According to the international media, Kenya is a tribal nation, stuck in the middle ages where political elites use the state to enrich themselves and their cronies, and when pushed to the wall, use it to punish the silent majority, its own citizens. This tragic narrative became apparent in 2007, when Kenyans, feeling that the leader of the country had been decided before they cast their ballot, went to the streets. They were determined to bring the system down, and its ruling elites in the process. Unfortunately, the only people they could reach were their own neighbors, so they burnt their homes, their churches, and their children. A 1000 perished, thousands more became displaced citizens. Refugees, homeless, and stateless in their own country. This tragic short history, however, is not all encompassing, for it is but one story in a complex tapestry.
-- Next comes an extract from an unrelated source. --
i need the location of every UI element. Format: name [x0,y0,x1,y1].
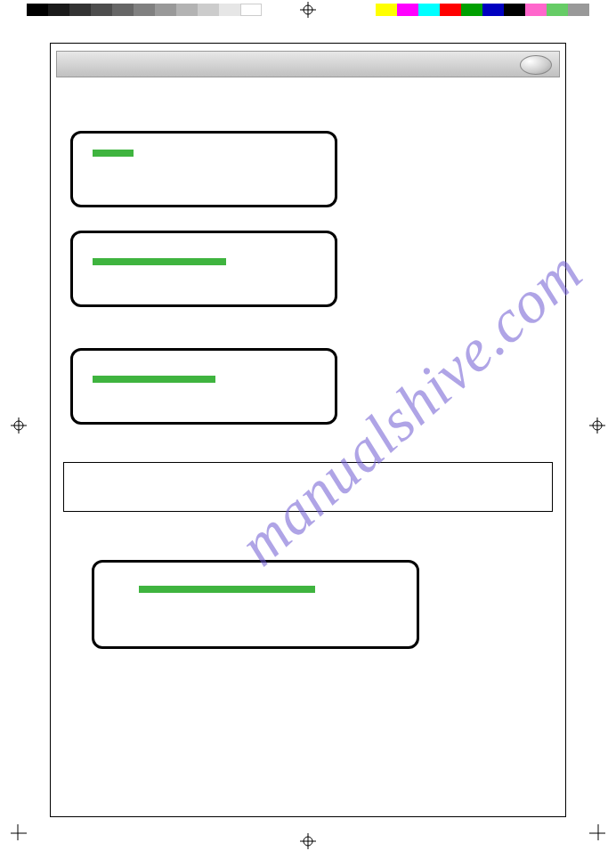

Another story, rarely told, but known by every Kenyan, is one of a stubbornly resilient people, who for many years were the envy of many in a troubled region. Kenyans have watched as all their neighbors have gone through trying times. Uganda under Idia Min, Rwanda during the genocide, Sudan, Somalia, and Ethiopia. Kenyans welcomed their neighbors, gave them a new home, and opportunities that could not be afforded to a foreigner in any other country in the world. Because of this, Nairobi has become a cultural melting pot, many nationalities and cultures reflected in every public space, including its architecture. Ironically, in welcoming its neighbors, Kenyans forgot about themselves, and in the process, their humanity. And that is why in 2007, the tool that communicates our thoughts, tribe, became the definitive object in determining who we voted for. Kikuyus for Kibaki, and Luos for Raila. Tribe, a divisive tool used by the British to divide and concur the Kenyan people, had reared its ugly head 40 odd years later, and this time, the results were tragic.
In 2013, the international media flocked into Kenya with their tribal toolkit ready. Their narrative was set, and all they were looking for was evidence to substantiate their parochial views. But they found a changed country, with a people determined to choose a leadership who reflected their wishes. Had I voted, Kenyatta would not have been my choice, for his families’ 30,000 acres in my mother’s hometown have rendered many landless, but I respect the wishes of my countrymen, and I hope the international community follows suit, for this is a new country with a new constitution and aspirations.